Petit à petit, le halo vif se para de subtilités. Des ondes carmines et bleutées tournoyèrent autour du cœur, bientôt rejointes par d’autres reflets métalliques. La luciole tanguait au rythme d’un léger grincement qu’Eithan ne percevait plus. Les silhouettes esquissées par la clarté se superposaient à ses souvenirs, dessinant un monde oublié. Des arbres nus pointaient leurs branches squelettiques vers un ciel moutonneux. Des parterres de bruyères violettes moutonnaient sur des rochers tigrés de granit. Un sentier sinuait entre tapis de feuilles ocres et boue laiteuse.
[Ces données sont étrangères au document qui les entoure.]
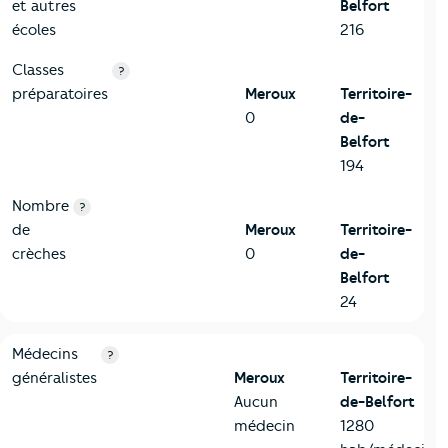
et autres
Belfort
écoles
216
Classes
?
préparatoires
Meroux
Territoire-
0
de-
Belfort
194
Nombre
?
de
Meroux
Territoire-
crèches
0
de-
Belfort
24
5-Commerces
Critères
Meroux
Comparé au département Territoire-de
Médecins
?
généralistes
Meroux
Territoire-
Aucun
de-Belfort
médecin
1280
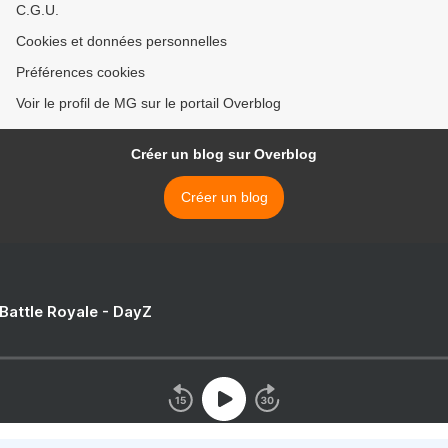
C.G.U.
Cookies et données personnelles
Préférences cookies
Voir le profil de MG sur le portail Overblog
Créer un blog sur Overblog
Créer un blog
 Battle Royale - DayZ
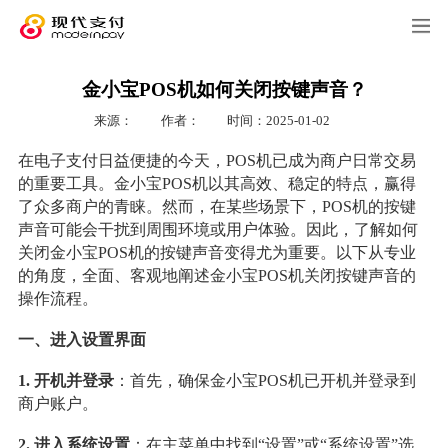
金小宝POS机如何关闭按键声音？
来源：
作者：
时间：2025-01-02
在电子支付日益便捷的今天，POS机已成为商户日常交易
的重要工具。金小宝POS机以其高效、稳定的特点，赢得
了众多商户的青睐。然而，在某些场景下，POS机的按键
声音可能会干扰到周围环境或用户体验。因此，了解如何
关闭金小宝POS机的按键声音变得尤为重要。以下从专业
的角度，全面、客观地阐述金小宝POS机关闭按键声音的
操作流程。
一、进入设置界面
1. 开机并登录
：首先，确保金小宝POS机已开机并登录到
商户账户。
2. 进入系统设置
：在主菜单中找到“设置”或“系统设置”选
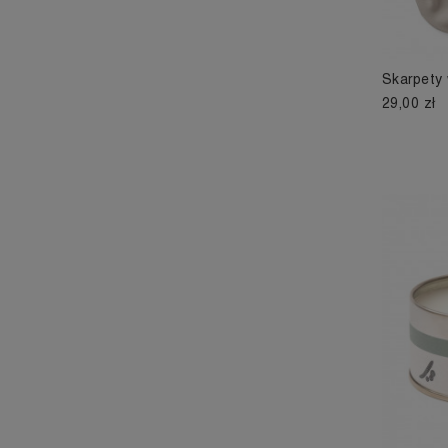
Skarpety
29,00 zł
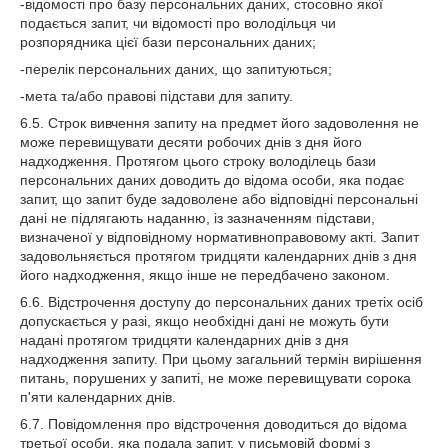
-відомості про базу персональних даних, стосовно якої
подається запит, чи відомості про володільця чи
розпорядника цієї бази персональних даних;
-перелік персональних даних, що запитуються;
-мета та/або правові підстави для запиту.
6.5. Строк вивчення запиту на предмет його задоволення не
може перевищувати десяти робочих днів з дня його
надходження. Протягом цього строку володілець бази
персональних даних доводить до відома особи, яка подає
запит, що запит буде задоволене або відповідні персональні
дані не підлягають наданню, із зазначенням підстави,
визначеної у відповідному нормативноправовому акті. Запит
задовольняється протягом тридцяти календарних днів з дня
його надходження, якщо інше не передбачено законом.
6.6. Відстрочення доступу до персональних даних третіх осіб
допускається у разі, якщо необхідні дані не можуть бути
надані протягом тридцяти календарних днів з дня
надходження запиту. При цьому загальний термін вирішення
питань, порушених у запиті, не може перевищувати сорока
п'яти календарних днів.
6.7. Повідомлення про відстрочення доводиться до відома
третьої особи, яка подала запит, у письмовій формі з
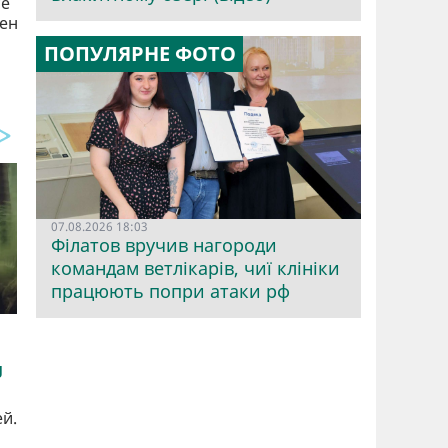
се
тен
ПОПУЛЯРНЕ ФОТО
07.08.2026 18:03
Філатов вручив нагороди
командам ветлікарів, чиї клініки
працюють попри атаки рф
ей.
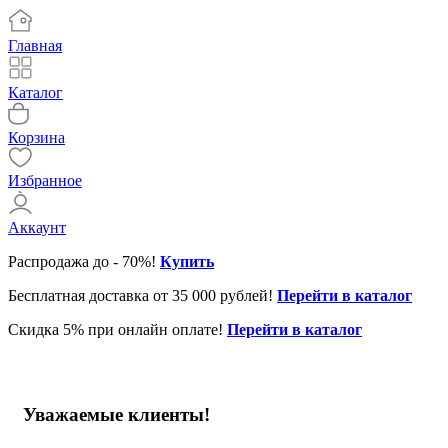
Главная
Каталог
Корзина
Избранное
Аккаунт
Распродажа до - 70%!
Купить
Бесплатная доставка от 35 000 рублей!
Перейти в каталог
Скидка 5% при онлайн оплате!
Перейти в каталог
Уважаемые клиенты!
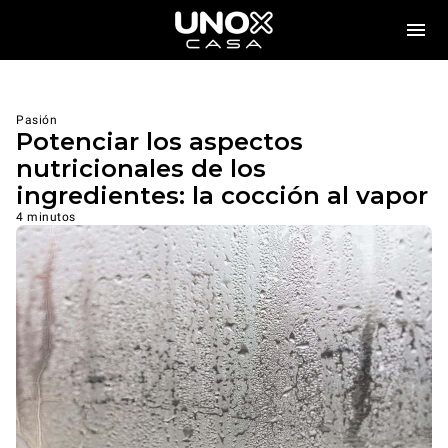
Pasión
Potenciar los aspectos
nutricionales de los
ingredientes: la cocción al vapor
4 minutos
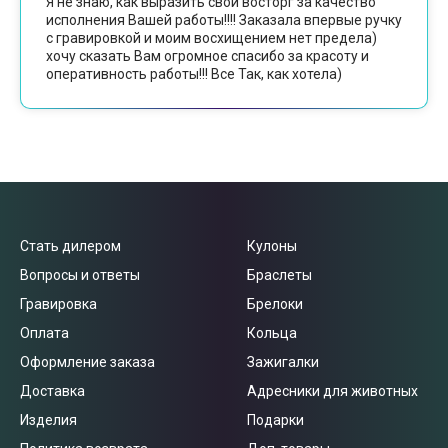
Я не знаю, как выразить свой восторг за качество
исполнения Вашей работы!!!! Заказала впервые ручку
с гравировкой и моим восхищением нет предела)
хочу сказать Вам огромное спасибо за красоту и
оперативность работы!!! Все Так, как хотела)
Стать дилером
Кулоны
Вопросы и ответы
Браслеты
Гравировка
Брелоки
Оплата
Кольца
Оформление заказа
Зажигалки
Доставка
Адресники для животных
Изделия
Подарки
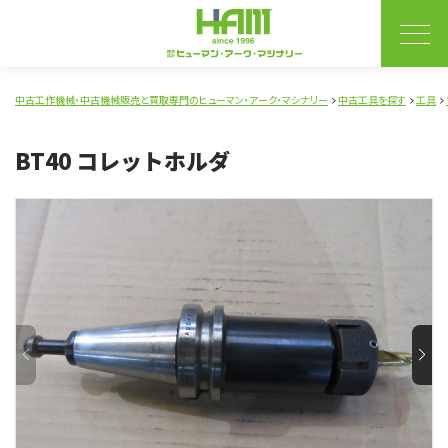
中古工作機械・中古機械販売と買取専門のヒューマン・アーク・マシナリー
中古工具を探す
工具
BT40 コレットホルダ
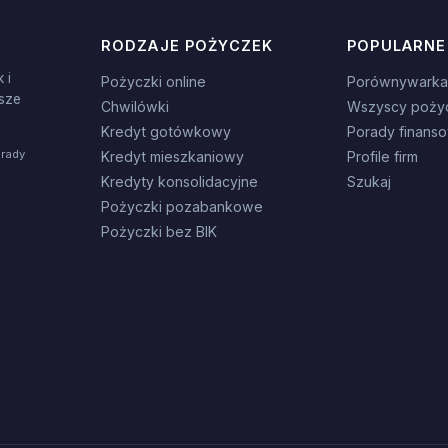
RODZAJE POŻYCZEK
POPULARNE
 i
Pożyczki online
Porównywarka
sze
Chwilówki
Wszyscy poży
Kredyt gotówkowy
Porady finans
orady
Kredyt mieszkaniowy
Profile firm
Kredyty konsolidacyjne
Szukaj
Pożyczki pozabankowe
Pożyczki bez BIK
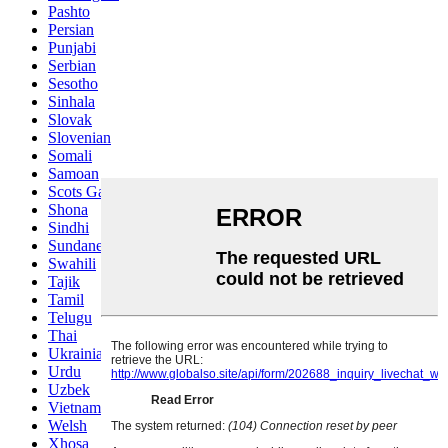
Pashto
Persian
Punjabi
Serbian
Sesotho
Sinhala
Slovak
Slovenian
Somali
Samoan
Scots Gaelic
Shona
Sindhi
Sundanese
Swahili
Tajik
Tamil
Telugu
Thai
Ukrainian
Urdu
Uzbek
Vietnamese
Welsh
Xhosa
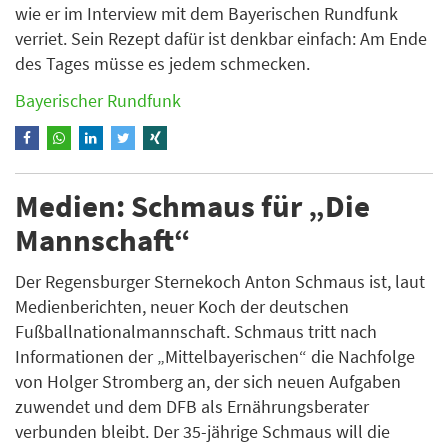
wie er im Interview mit dem Bayerischen Rundfunk
verriet. Sein Rezept dafür ist denkbar einfach: Am Ende
des Tages müsse es jedem schmecken.
Bayerischer Rundfunk
Medien: Schmaus für „Die
Mannschaft“
Der Regensburger Sternekoch Anton Schmaus ist, laut
Medienberichten, neuer Koch der deutschen
Fußballnationalmannschaft. Schmaus tritt nach
Informationen der „Mittelbayerischen“ die Nachfolge
von Holger Stromberg an, der sich neuen Aufgaben
zuwendet und dem DFB als Ernährungsberater
verbunden bleibt. Der 35-jährige Schmaus will die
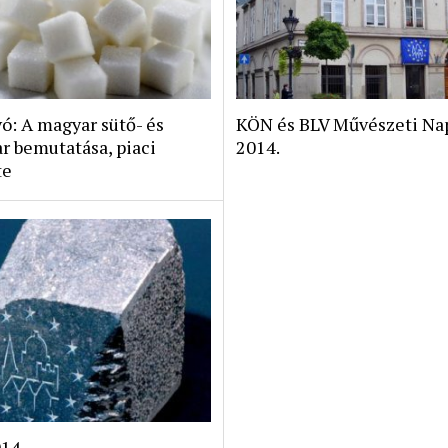
: A magyar sütő- és
KÖN és BLV Művészeti Na
r bemutatása, piaci
2014.
te
14.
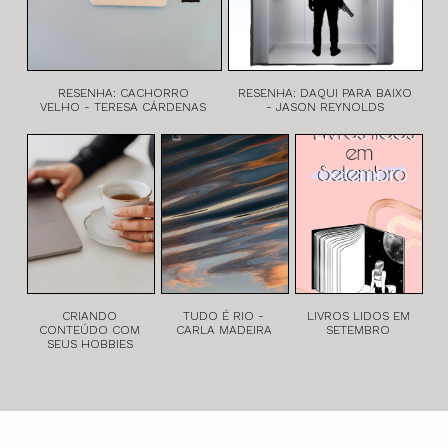
RESENHA: CACHORRO
RESENHA: DAQUI PARA BAIXO
VELHO - TERESA CÁRDENAS
- JASON REYNOLDS
CRIANDO
TUDO É RIO -
LIVROS LIDOS EM
CONTEÚDO COM
CARLA MADEIRA
SETEMBRO
SEUS HOBBIES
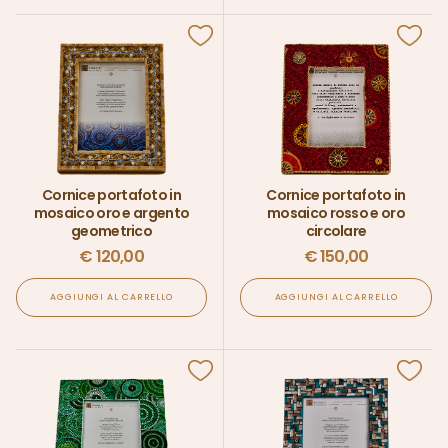
Cornice portafoto in
Cornice portafoto in
mosaico oro e argento
mosaico rosso e oro
geometrico
circolare
€
120,00
€
150,00
AGGIUNGI AL CARRELLO
AGGIUNGI AL CARRELLO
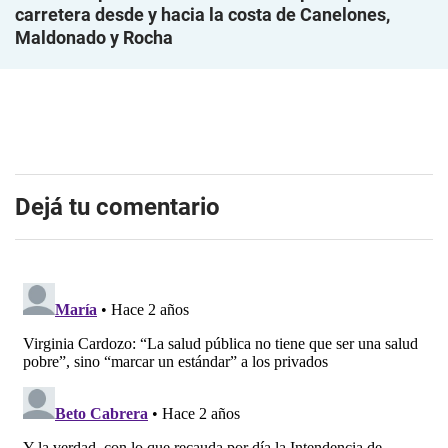
carretera desde y hacia la costa de Canelones,
Maldonado y Rocha
Dejá tu comentario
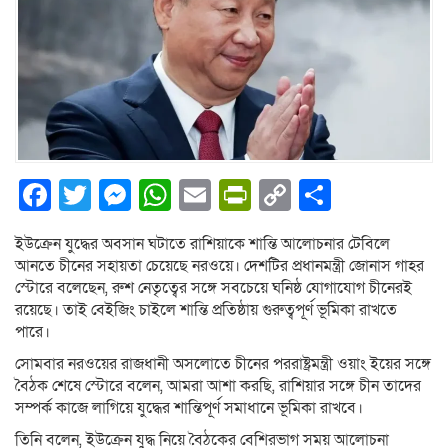
Facebook
Twitter
Messenger
WhatsApp
Email
PrintFriendly
Copy
Share
Link
ইউক্রেন যুদ্ধের অবসান ঘটাতে রাশিয়াকে শান্তি আলোচনার টেবিলে
আনতে চীনের সহায়তা চেয়েছে নরওয়ে। দেশটির প্রধানমন্ত্রী জোনাস গাহর
স্টোরে বলেছেন, রুশ নেতৃত্বের সঙ্গে সবচেয়ে ঘনিষ্ঠ যোগাযোগ চীনেরই
রয়েছে। তাই বেইজিং চাইলে শান্তি প্রতিষ্ঠায় গুরুত্বপূর্ণ ভূমিকা রাখতে
পারে।
সোমবার নরওয়ের রাজধানী অসলোতে চীনের পররাষ্ট্রমন্ত্রী ওয়াং ইয়ের সঙ্গে
বৈঠক শেষে স্টোরে বলেন, আমরা আশা করছি, রাশিয়ার সঙ্গে চীন তাদের
সম্পর্ক কাজে লাগিয়ে যুদ্ধের শান্তিপূর্ণ সমাধানে ভূমিকা রাখবে।
তিনি বলেন, ইউক্রেন যুদ্ধ নিয়ে বৈঠকের বেশিরভাগ সময় আলোচনা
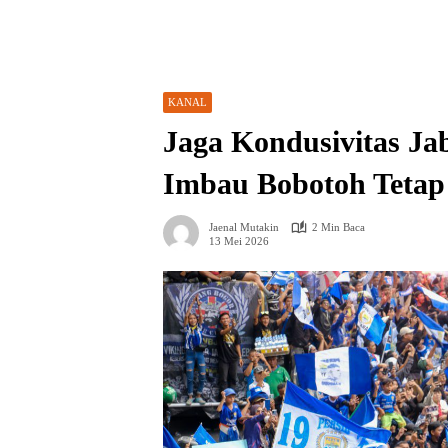
KANAL
Jaga Kondusivitas J
Imbau Bobotoh Tetap
Jaenal Mutakin
2 Min Baca
13 Mei 2026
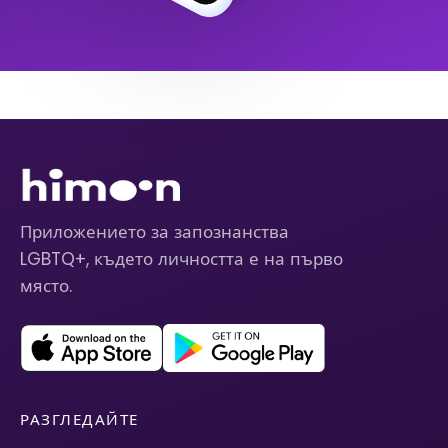
Приложението за запознанства
LGBTQ+, където личността е на първо
място.
РАЗГЛЕДАЙТЕ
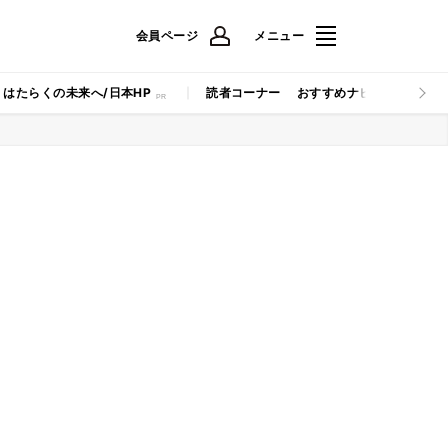
会員ページ
メニュー
はたらくの未来へ/日本HP
読者コーナー
おすすめナビ
マイナビB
Submergé par l’émotion, Eithan tomba à genoux. Une silhouette se détachait en contre-jour. L’inconnu arrivait. Tout n’était encore que formes et ombres, mais le vieil homme devina des cheveux ébouriffés, un bras levé. Au bout, une énorme lanterne. Eithan bégaya. Ses larmes brûlantes dévalèrent ses lèvres, et de sa gorge ne sortit qu’un borborygme incompréhensible. Plongé dans un état second, submergé par la douleur et la joie, il ne remarqua pas que l’inconnu restait silencieux. Seule sa respiration, rauque sous l’effort, accompagnait le martèlement de ses pas.
La lampe s’approcha, gravant au fer rouge de nouvelles beautés dans les yeux du vieil homme. Ivre d’une douleur miraculeuse, Eithan se rassasiait de chaque détail qui se révélait à ses yeux aveugles. Il avait oublié le cruel éclat de la lumière ! Ardente, vivante, elle déversait sa bénédiction brûlante autour d’elle, le crucifiait au paradis.
Un infime instant, un sifflement strident sortit Eithan de la béatitude hypnotique dans laquelle il était plongé. Trop tard. Une lame cuisante trancha son cou, laissant dans ses souvenir une seule et unique image.
Celle d’une tête décapitée, aux traits torturés, brillant de milles feux dans son lampion.